Please output all the entries word for word, without the pictures.

Top of Data under study

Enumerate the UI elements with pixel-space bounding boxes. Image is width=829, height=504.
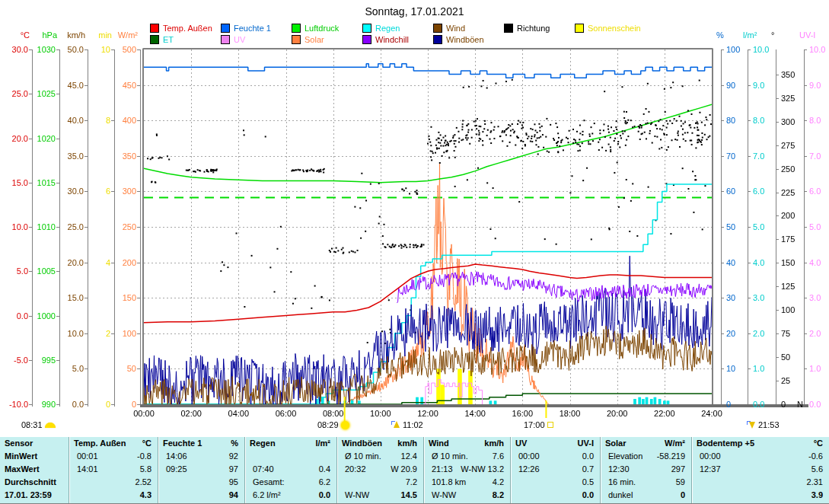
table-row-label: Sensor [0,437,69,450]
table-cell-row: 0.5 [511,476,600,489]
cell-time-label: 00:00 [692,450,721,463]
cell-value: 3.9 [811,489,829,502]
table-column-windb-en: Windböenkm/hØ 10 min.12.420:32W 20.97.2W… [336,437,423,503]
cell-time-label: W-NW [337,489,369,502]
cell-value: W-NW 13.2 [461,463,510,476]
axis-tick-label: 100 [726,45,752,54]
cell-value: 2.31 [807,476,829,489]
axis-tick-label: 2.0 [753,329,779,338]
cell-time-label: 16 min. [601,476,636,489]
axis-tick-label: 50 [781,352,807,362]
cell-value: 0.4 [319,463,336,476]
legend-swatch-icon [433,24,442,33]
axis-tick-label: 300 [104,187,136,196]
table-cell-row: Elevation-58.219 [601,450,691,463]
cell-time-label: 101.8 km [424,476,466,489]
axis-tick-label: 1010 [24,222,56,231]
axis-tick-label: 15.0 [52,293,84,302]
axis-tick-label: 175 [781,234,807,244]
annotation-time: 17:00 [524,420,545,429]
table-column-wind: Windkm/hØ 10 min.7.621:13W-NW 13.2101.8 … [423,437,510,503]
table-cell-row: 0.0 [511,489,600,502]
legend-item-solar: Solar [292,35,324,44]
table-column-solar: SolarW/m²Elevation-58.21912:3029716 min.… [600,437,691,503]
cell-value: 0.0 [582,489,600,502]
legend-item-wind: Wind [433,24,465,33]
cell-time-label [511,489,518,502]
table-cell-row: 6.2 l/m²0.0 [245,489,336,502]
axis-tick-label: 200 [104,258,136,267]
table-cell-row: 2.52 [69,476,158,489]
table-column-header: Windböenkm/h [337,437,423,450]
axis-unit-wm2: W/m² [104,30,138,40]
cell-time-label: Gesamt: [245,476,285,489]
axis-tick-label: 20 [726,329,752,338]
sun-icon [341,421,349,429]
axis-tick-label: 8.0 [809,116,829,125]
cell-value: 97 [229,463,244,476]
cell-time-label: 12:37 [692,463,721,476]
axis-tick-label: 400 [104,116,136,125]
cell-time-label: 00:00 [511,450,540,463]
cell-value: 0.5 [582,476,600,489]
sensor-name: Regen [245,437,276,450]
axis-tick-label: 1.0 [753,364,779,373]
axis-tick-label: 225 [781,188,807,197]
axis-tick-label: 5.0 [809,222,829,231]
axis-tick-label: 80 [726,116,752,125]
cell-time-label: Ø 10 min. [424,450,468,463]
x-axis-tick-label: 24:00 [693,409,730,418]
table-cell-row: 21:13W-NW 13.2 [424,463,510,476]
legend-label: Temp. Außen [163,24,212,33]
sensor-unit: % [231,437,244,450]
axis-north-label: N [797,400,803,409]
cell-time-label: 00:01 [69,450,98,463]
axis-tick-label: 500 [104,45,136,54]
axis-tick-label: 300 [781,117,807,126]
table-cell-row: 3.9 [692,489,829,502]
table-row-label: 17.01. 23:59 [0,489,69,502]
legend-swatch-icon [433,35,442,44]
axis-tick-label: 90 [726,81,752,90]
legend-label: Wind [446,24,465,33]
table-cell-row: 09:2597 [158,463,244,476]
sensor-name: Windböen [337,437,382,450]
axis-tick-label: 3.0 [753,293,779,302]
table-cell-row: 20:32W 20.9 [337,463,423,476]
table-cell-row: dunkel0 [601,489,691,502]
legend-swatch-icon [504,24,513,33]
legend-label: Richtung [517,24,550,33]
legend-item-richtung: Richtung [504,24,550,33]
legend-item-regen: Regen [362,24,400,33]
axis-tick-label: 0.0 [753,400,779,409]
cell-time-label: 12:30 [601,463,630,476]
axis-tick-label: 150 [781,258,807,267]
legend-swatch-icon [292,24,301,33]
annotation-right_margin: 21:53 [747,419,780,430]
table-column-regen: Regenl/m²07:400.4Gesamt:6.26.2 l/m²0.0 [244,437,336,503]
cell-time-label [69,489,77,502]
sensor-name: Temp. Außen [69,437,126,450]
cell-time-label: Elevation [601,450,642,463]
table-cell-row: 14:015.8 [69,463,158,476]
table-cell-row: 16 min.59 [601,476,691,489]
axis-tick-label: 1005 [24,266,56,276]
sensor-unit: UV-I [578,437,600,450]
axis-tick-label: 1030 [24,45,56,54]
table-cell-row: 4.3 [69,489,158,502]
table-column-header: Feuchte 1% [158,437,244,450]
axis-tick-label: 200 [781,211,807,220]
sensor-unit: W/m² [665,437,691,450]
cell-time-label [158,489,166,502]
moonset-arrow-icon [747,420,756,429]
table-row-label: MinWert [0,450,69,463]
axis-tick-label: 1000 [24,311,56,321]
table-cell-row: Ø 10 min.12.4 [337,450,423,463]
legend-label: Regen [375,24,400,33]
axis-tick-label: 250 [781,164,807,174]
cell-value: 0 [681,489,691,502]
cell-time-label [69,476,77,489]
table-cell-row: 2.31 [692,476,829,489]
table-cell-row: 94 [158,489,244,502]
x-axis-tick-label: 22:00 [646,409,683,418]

Bottom of Data under study

§ **Answer to the problem**:
Enumerate the UI elements with pixel-space bounding boxes. Image is width=829, height=504.
table-row-label: Sensor [0,437,69,450]
table-cell-row: 0.5 [511,476,600,489]
cell-time-label: 00:00 [692,450,721,463]
cell-value: 3.9 [811,489,829,502]
table-column-windb-en: Windböenkm/hØ 10 min.12.420:32W 20.97.2W… [336,437,423,503]
cell-time-label: W-NW [337,489,369,502]
cell-value: W-NW 13.2 [461,463,510,476]
axis-tick-label: 100 [726,45,752,54]
cell-value: 2.31 [807,476,829,489]
axis-tick-label: 2.0 [753,329,779,338]
cell-time-label: 16 min. [601,476,636,489]
axis-tick-label: 50 [781,352,807,362]
cell-value: 0.4 [319,463,336,476]
legend-swatch-icon [433,24,442,33]
axis-tick-label: 300 [104,187,136,196]
table-cell-row: Elevation-58.219 [601,450,691,463]
cell-time-label: 101.8 km [424,476,466,489]
axis-tick-label: 1010 [24,222,56,231]
axis-tick-label: 15.0 [52,293,84,302]
axis-tick-label: 175 [781,234,807,244]
annotation-time: 17:00 [524,420,545,429]
table-column-wind: Windkm/hØ 10 min.7.621:13W-NW 13.2101.8 … [423,437,510,503]
table-cell-row: 0.0 [511,489,600,502]
legend-item-solar: Solar [292,35,324,44]
table-column-solar: SolarW/m²Elevation-58.21912:3029716 min.… [600,437,691,503]
cell-value: 0.0 [582,489,600,502]
legend-item-wind: Wind [433,24,465,33]
cell-time-label [511,489,518,502]
table-cell-row: 6.2 l/m²0.0 [245,489,336,502]
axis-tick-label: 200 [104,258,136,267]
table-cell-row: 2.52 [69,476,158,489]
table-column-header: Windböenkm/h [337,437,423,450]
axis-unit-wm2: W/m² [104,30,138,40]
cell-time-label: Gesamt: [245,476,285,489]
axis-tick-label: 20 [726,329,752,338]
sun-icon [341,421,349,429]
axis-tick-label: 8.0 [809,116,829,125]
cell-value: 97 [229,463,244,476]
cell-time-label: 12:37 [692,463,721,476]
axis-tick-label: 400 [104,116,136,125]
cell-time-label: 00:00 [511,450,540,463]
cell-value: 0.5 [582,476,600,489]
sensor-name: Regen [245,437,276,450]
axis-tick-label: 1.0 [753,364,779,373]
axis-tick-label: 225 [781,188,807,197]
axis-tick-label: 5.0 [809,222,829,231]
axis-tick-label: 80 [726,116,752,125]
cell-time-label: Ø 10 min. [424,450,468,463]
x-axis-tick-label: 24:00 [693,409,730,418]
table-cell-row: 21:13W-NW 13.2 [424,463,510,476]
legend-label: Temp. Außen [163,24,212,33]
sensor-unit: % [231,437,244,450]
axis-north-label: N [797,400,803,409]
cell-time-label: 00:01 [69,450,98,463]
axis-tick-label: 500 [104,45,136,54]
axis-tick-label: 300 [781,117,807,126]
table-cell-row: 3.9 [692,489,829,502]
table-row-label: 17.01. 23:59 [0,489,69,502]
legend-swatch-icon [433,35,442,44]
axis-tick-label: 90 [726,81,752,90]
legend-label: Wind [446,24,465,33]
table-cell-row: 09:2597 [158,463,244,476]
sensor-name: Windböen [337,437,382,450]
axis-tick-label: 3.0 [753,293,779,302]
table-cell-row: 20:32W 20.9 [337,463,423,476]
table-cell-row: dunkel0 [601,489,691,502]
legend-swatch-icon [504,24,513,33]
legend-label: Richtung [517,24,550,33]
legend-item-richtung: Richtung [504,24,550,33]
legend-item-regen: Regen [362,24,400,33]
axis-tick-label: 0.0 [753,400,779,409]
cell-time-label: 12:30 [601,463,630,476]
axis-tick-label: 150 [781,258,807,267]
legend-swatch-icon [292,24,301,33]
annotation-right_margin: 21:53 [747,419,780,430]
table-column-regen: Regenl/m²07:400.4Gesamt:6.26.2 l/m²0.0 [244,437,336,503]
cell-time-label [69,489,77,502]
sensor-name: Temp. Außen [69,437,126,450]
cell-time-label: Elevation [601,450,642,463]
table-cell-row: 14:015.8 [69,463,158,476]
table-cell-row: 16 min.59 [601,476,691,489]
axis-tick-label: 1005 [24,266,56,276]
sensor-unit: UV-I [578,437,600,450]
axis-tick-label: 1030 [24,45,56,54]
table-cell-row: 4.3 [69,489,158,502]
table-column-header: Feuchte 1% [158,437,244,450]
axis-tick-label: 200 [781,211,807,220]
sensor-unit: W/m² [665,437,691,450]
cell-time-label [158,489,166,502]
moonset-arrow-icon [747,420,756,429]
table-row-label: MinWert [0,450,69,463]
axis-tick-label: 1000 [24,311,56,321]
table-cell-row: Ø 10 min.12.4 [337,450,423,463]
legend-label: Regen [375,24,400,33]
axis-tick-label: 250 [781,164,807,174]
cell-value: 0 [681,489,691,502]
cell-time-label [69,476,77,489]
table-cell-row: 2.31 [692,476,829,489]
table-cell-row: 94 [158,489,244,502]
x-axis-tick-label: 22:00 [646,409,683,418]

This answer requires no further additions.